# A fetching Italian greyhound..



## Caty M (Aug 13, 2010)

.. not so common I hear, LOL. I know, overload of Tess pics lately, but I've been having fun with my camera. Action pics can be tough.


















































































No more for at least a week... I promise!!!!


----------



## wolfsnaps88 (Jan 2, 2012)

No Bishop love? Are you playing favorites?

She is so pretty. She is like a gazelle.


----------



## Caty M (Aug 13, 2010)

wolfsnaps88 said:


> No Bishop love? Are you playing favorites?
> 
> She is so pretty. She is like a gazelle.

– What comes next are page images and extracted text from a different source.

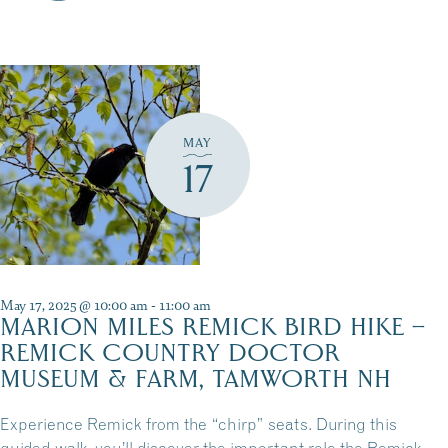
MAY
17
May 17, 2025 @ 10:00 am
-
11:00 am
MARION MILES REMICK BIRD HIKE –
REMICK COUNTRY DOCTOR
MUSEUM & FARM, TAMWORTH NH
Experience Remick from the “chirp” seats. During this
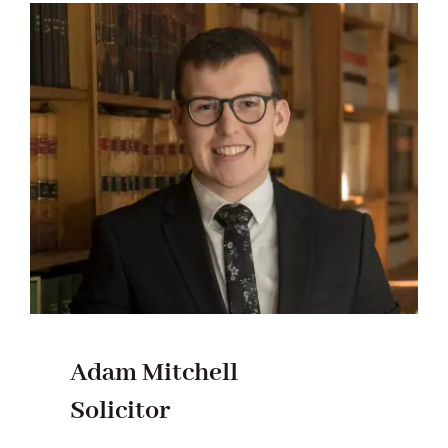
Adam Mitchell
Solicitor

Yes!! I am I admit it!! He is the boyfriend's dog. I am nothing when he is around.


----------



## Scarlett_O' (May 19, 2011)

Gaaa!!!!


She is sooo beautiful!!!



However, with that promise I might cry if I don't see new pictures of her before the week is up!!Lol
(And you don't want to make me cry, do you?!?:wacko::tongue


----------



## Celt (Dec 27, 2010)

Oh, she's lovely. Poor Bishop may never get the ball again.


----------



## Donna Little (May 31, 2011)

I don't know if there is such a thing as Tess and Bishop overload so bring on the action shots! She's so pretty and your pictures are always great!!


----------



## xellil (Apr 4, 2011)

I never get tired of your photos.

However, i am feeling a little sorry for Bishop. it must be hard to be the slower dog in a house with Speedy Gonzales.


----------



## Malorey (Nov 11, 2011)

You always capture such great photographs! It really does look like a great time was have!


----------



## DeekenDog (Aug 29, 2011)

Great photos! I love the pictures of Tess running- there's always something making her look so fun and silly :smile:


----------



## NewYorkDogue (Sep 27, 2011)

She looks like she is having so much fun! And the photos are beautiful-- never too many visuals here... 

Just wondering, were they taken on the same day? Because I noticed Tess had her collar on in some shots, and off on others.


----------



## Caty M (Aug 13, 2010)

NewYorkDogue said:


> She looks like she is having so much fun! And the photos are beautiful-- never too many visuals here...
> 
> Just wondering, were they taken on the same day? Because I noticed Tess had her collar on in some shots, and off on others.


Nah, separated by two days I think. I usually don't put a collar on her off leash but I like that one.


----------



## Janet At Nutro (Mar 11, 2011)

Your camera takes great action shots!


----------